REPUBLIKA.CO.ID, JAKARTA -- Wasekjen Partai Golkar, Nurul Arifin, menilai tindakan Bupati Garut, Aceng Fikri, yang melaporkan Mendagri Gamawan Fauzi ke Mabes Polri sebagai bentuk kepanikan serta tidak percaya diri. Menurutnya, lebih baik Mahkamah Agung (MA) yang memutuskan, apakah benar telah terjadi pelanggaran hukum atas tindakannya atau tidak.
‘’Tidak pada tempatnya melaporkan mendagri. Menteri hanya bertugas menjalankan perintah undang-undang yang ada di atasnya,’’ ujar dia, Jumat (28/12).
Sebelumnya, Aceng melaporkan mendagri karena dianggap mengeluarkan pernyataan di berbagai media yang secara langsung telah memengaruhi keputusan DPRD yang kemudian mengeluarkan rekomendasi untuk memecat Aceng sebagai bupati.
DPRD Garut mengusulkan pemecatan Aceng ke MA. Ini lantaran, kader Partai Golkar tersebut dianggap telah melanggar pasal 2 ayat 2 UU Nomor 1/1974 tentang Perkawinan. Pernikahannya dengan Fany Oktora yang hanya berlangsung empat hari menjadi bermasalah, karena tak dicatatkan secara resmi. Masalah lainnya, termasuk Pasal 4 UU Perkawinan yang mengatur bahwa pernikahan kedua kalinya harus seizin pengadilan.

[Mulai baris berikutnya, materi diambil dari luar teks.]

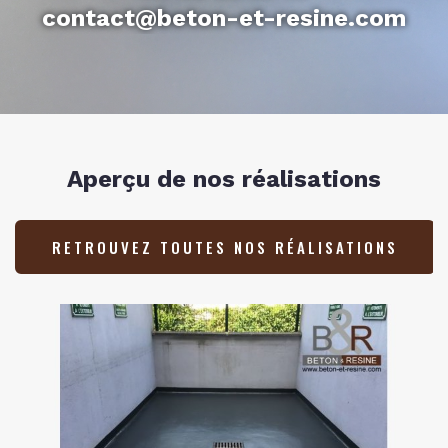
contact@beton-et-resine.com
Aperçu de nos réalisations
RETROUVEZ TOUTES NOS RÉALISATIONS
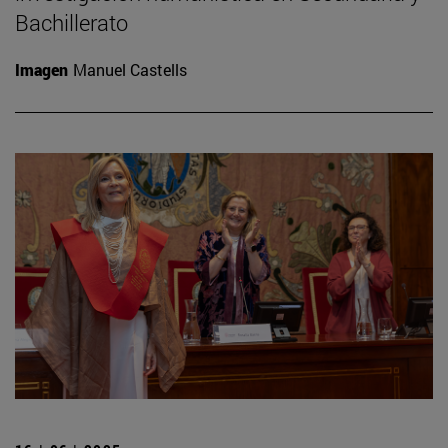
Bachillerato
Imagen
Manuel Castells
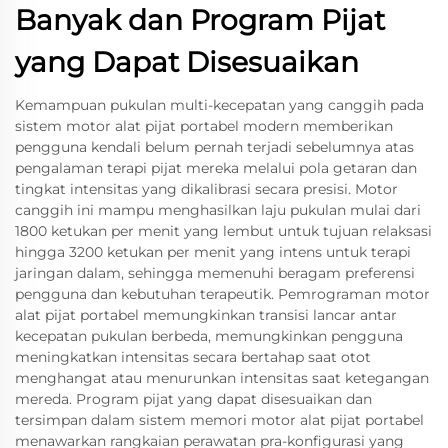
Banyak dan Program Pijat
yang Dapat Disesuaikan
Kemampuan pukulan multi-kecepatan yang canggih pada
sistem motor alat pijat portabel modern memberikan
pengguna kendali belum pernah terjadi sebelumnya atas
pengalaman terapi pijat mereka melalui pola getaran dan
tingkat intensitas yang dikalibrasi secara presisi. Motor
canggih ini mampu menghasilkan laju pukulan mulai dari
1800 ketukan per menit yang lembut untuk tujuan relaksasi
hingga 3200 ketukan per menit yang intens untuk terapi
jaringan dalam, sehingga memenuhi beragam preferensi
pengguna dan kebutuhan terapeutik. Pemrograman motor
alat pijat portabel memungkinkan transisi lancar antar
kecepatan pukulan berbeda, memungkinkan pengguna
meningkatkan intensitas secara bertahap saat otot
menghangat atau menurunkan intensitas saat ketegangan
mereda. Program pijat yang dapat disesuaikan dan
tersimpan dalam sistem memori motor alat pijat portabel
menawarkan rangkaian perawatan pra-konfigurasi yang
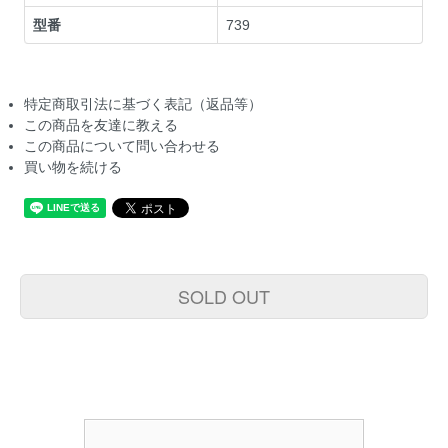
型番
739
特定商取引法に基づく表記（返品等）
この商品を友達に教える
この商品について問い合わせる
買い物を続ける
SOLD OUT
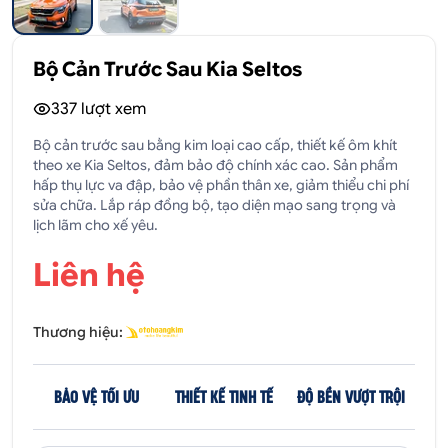
Bộ Cản Trước Sau Kia Seltos
337
lượt xem
Bộ cản trước sau bằng kim loại cao cấp, thiết kế ôm khít
theo xe Kia Seltos, đảm bảo độ chính xác cao. Sản phẩm
hấp thụ lực va đập, bảo vệ phần thân xe, giảm thiểu chi phí
sửa chữa. Lắp ráp đồng bộ, tạo diện mạo sang trọng và
lịch lãm cho xế yêu.
Liên hệ
Thương hiệu:
BẢO VỆ TỐI ƯU
THIẾT KẾ TINH TẾ
ĐỘ BỀN VƯỢT TRỘI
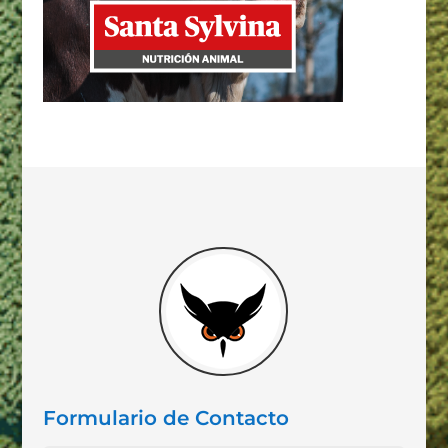
Formulario de Contacto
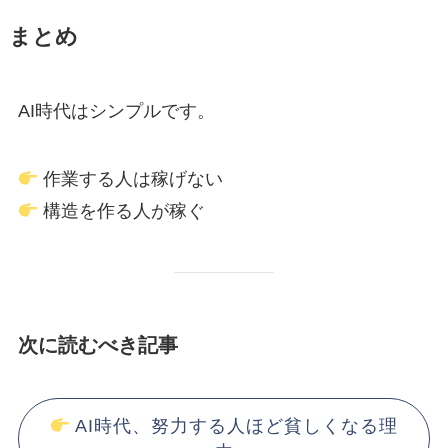
まとめ
AI時代はシンプルです。
作業する人は稼げない
構造を作る人が稼ぐ
次に読むべき記事
AI時代、努力する人ほど貧しくなる理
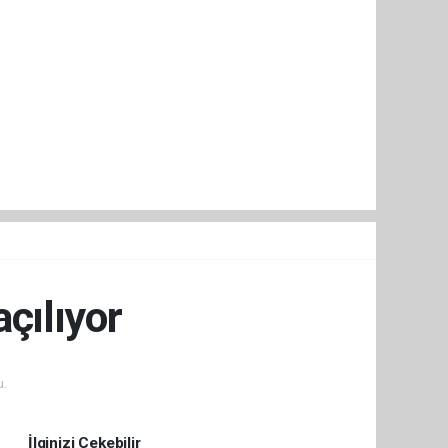
açılıyor
u.
İlginizi Çekebilir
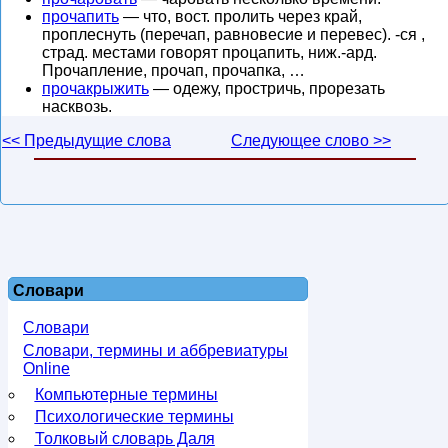
прочапить
— что, вост. пролить через край,
проплеснуть (перечап, равновесие и перевес). -ся ,
страд. местами говорят процапить, ниж.-ард.
Прочапление, прочап, прочапка, …
прочакрыжить
— одежу, простричь, прорезать
насквозь.
<< Предыдущие слова
Следующее слово >>
Словари
Словари
Словари, термины и аббревиатуры
Online
Компьютерные термины
Психологические термины
Толковый словарь Даля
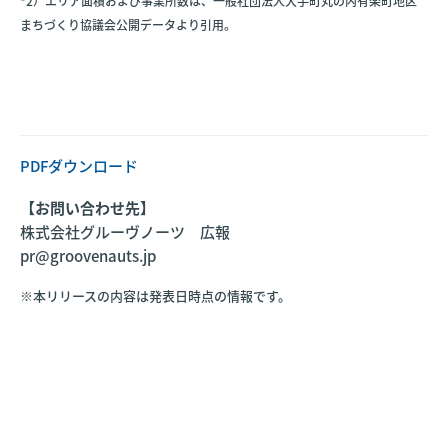
*2）エリア面積および事業所数は、一般社団法人大手町丸の内有楽町地区
まちづくり協議会公開データより引用。
PDFダウンロード
【お問い合わせ先】
株式会社グルーヴノーツ 広報
pr@groovenauts.jp
※本リリースの内容は発表日時点の情報です。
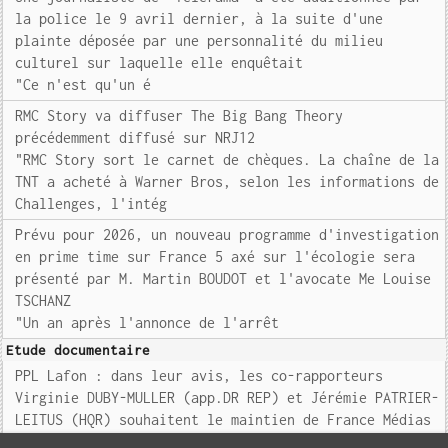
la police le 9 avril dernier, à la suite d'une
plainte déposée par une personnalité du milieu
culturel sur laquelle elle enquêtait
"Ce n'est qu'un é
RMC Story va diffuser The Big Bang Theory
précédemment diffusé sur NRJ12
"RMC Story sort le carnet de chèques. La chaîne de la
TNT a acheté à Warner Bros, selon les informations de
Challenges, l'intég
Prévu pour 2026, un nouveau programme d'investigation
en prime time sur France 5 axé sur l'écologie sera
présenté par M. Martin BOUDOT et l'avocate Me Louise
TSCHANZ
"Un an après l'annonce de l'arrêt
Etude documentaire
PPL Lafon : dans leur avis, les co-rapporteurs
Virginie DUBY-MULLER (app.DR REP) et Jérémie PATRIER-
LEITUS (HQR) souhaitent le maintien de France Médias
Monde dans la nouvelle holding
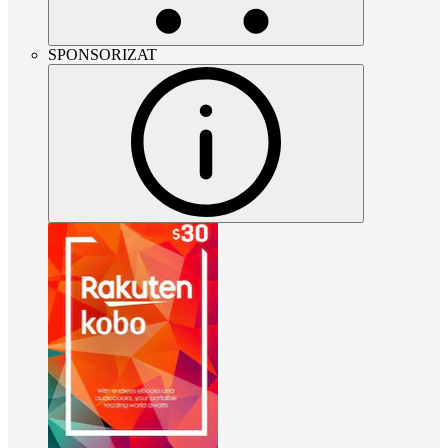
SPONSORIZAT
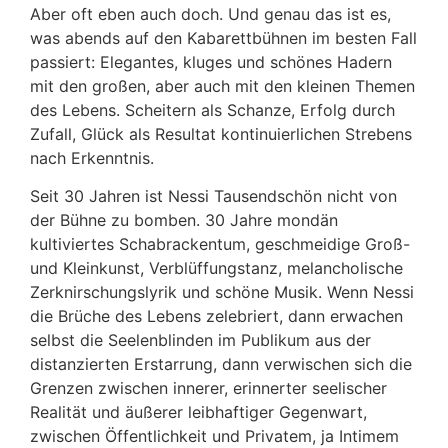
Aber oft eben auch doch. Und genau das ist es,
was abends auf den Kabarettbühnen im besten Fall
passiert: Elegantes, kluges und schönes Hadern
mit den großen, aber auch mit den kleinen Themen
des Lebens. Scheitern als Schanze, Erfolg durch
Zufall, Glück als Resultat kontinuierlichen Strebens
nach Erkenntnis.
Seit 30 Jahren ist Nessi Tausendschön nicht von
der Bühne zu bomben. 30 Jahre mondän
kultiviertes Schabrackentum, geschmeidige Groß-
und Kleinkunst, Verblüffungstanz, melancholische
Zerknirschungslyrik und schöne Musik. Wenn Nessi
die Brüche des Lebens zelebriert, dann erwachen
selbst die Seelenblinden im Publikum aus der
distanzierten Erstarrung, dann verwischen sich die
Grenzen zwischen innerer, erinnerter seelischer
Realität und äußerer leibhaftiger Gegenwart,
zwischen Öffentlichkeit und Privatem, ja Intimem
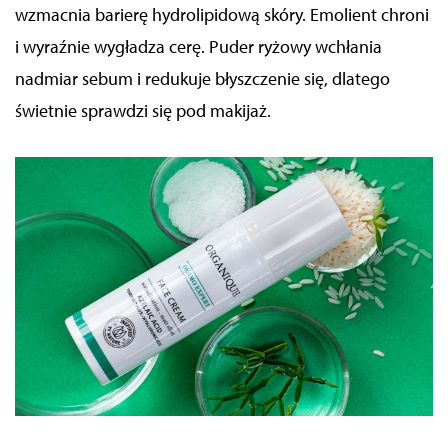
wzmacnia barierę hydrolipidową skóry
. Emolient chroni
i wyraźnie wygładza
cerę
. Puder ryżowy wchłania
nadmiar sebum i redukuje błyszczenie się, dlatego
świetnie sprawdzi się pod makijaż.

“Rekomendasi pemberhentian itu berdasarkan mekanisme yang diatur dalam UU 32/2004 yang diterjemahkan dalam PP Nomor 6/2005 tentang pemberhentian kepala daerah atau wakilnya.
Menurut Nurul, jika semua kepala daerah bermasalah tidak dikenakan efek jera, maka kejadian seperti ini akan berulang terus. ‘’Saya berharap mendagri tetap fokus pada inti masalah dan tidak terganggu dengan hal-hal yang tidak substantif,’’ papar anggota Komisi II DPR tersebut.